--- AIM OF THE EXERCISE ---
Every record must be copied exactly, except that pictures are dropped.

--------------------

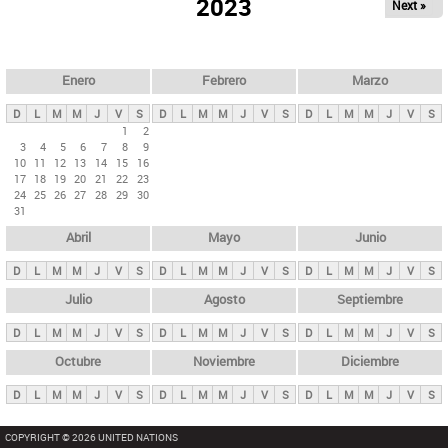
ú
2023
Next »
l
s
a
q
p
u
e
a
Enero
Febrero
Marzo
d
s
a
D
L
M
M
J
V
S
D
L
M
M
J
V
S
D
L
M
M
J
V
S
p
1
2
3
4
5
6
7
8
9
r
10
11
12
13
14
15
16
i
17
18
19
20
21
22
23
24
25
26
27
28
29
30
n
31
c
Abril
Mayo
Junio
i
p
D
L
M
M
J
V
S
D
L
M
M
J
V
S
D
L
M
M
J
V
S
a
Julio
Agosto
Septiembre
l
D
L
M
M
J
V
S
D
L
M
M
J
V
S
D
L
M
M
J
V
S
e
Octubre
Noviembre
Diciembre
s
D
L
M
M
J
V
S
D
L
M
M
J
V
S
D
L
M
M
J
V
S
COPYRIGHT © 2026 UNITED NATIONS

--------------------

--- RESULT OF THE TASK ---
ú
2023
Next »
l
s
a
q
p
u
e
a
Enero
Febrero
Marzo
d
s
a
D
L
M
M
J
V
S
D
L
M
M
J
V
S
D
L
M
M
J
V
S
p
1
2
3
4
5
6
7
8
9
r
10
11
12
13
14
15
16
i
17
18
19
20
21
22
23
24
25
26
27
28
29
30
n
31
c
Abril
Mayo
Junio
i
p
D
L
M
M
J
V
S
D
L
M
M
J
V
S
D
L
M
M
J
V
S
a
Julio
Agosto
Septiembre
l
D
L
M
M
J
V
S
D
L
M
M
J
V
S
D
L
M
M
J
V
S
e
Octubre
Noviembre
Diciembre
s
D
L
M
M
J
V
S
D
L
M
M
J
V
S
D
L
M
M
J
V
S
COPYRIGHT © 2026 UNITED NATIONS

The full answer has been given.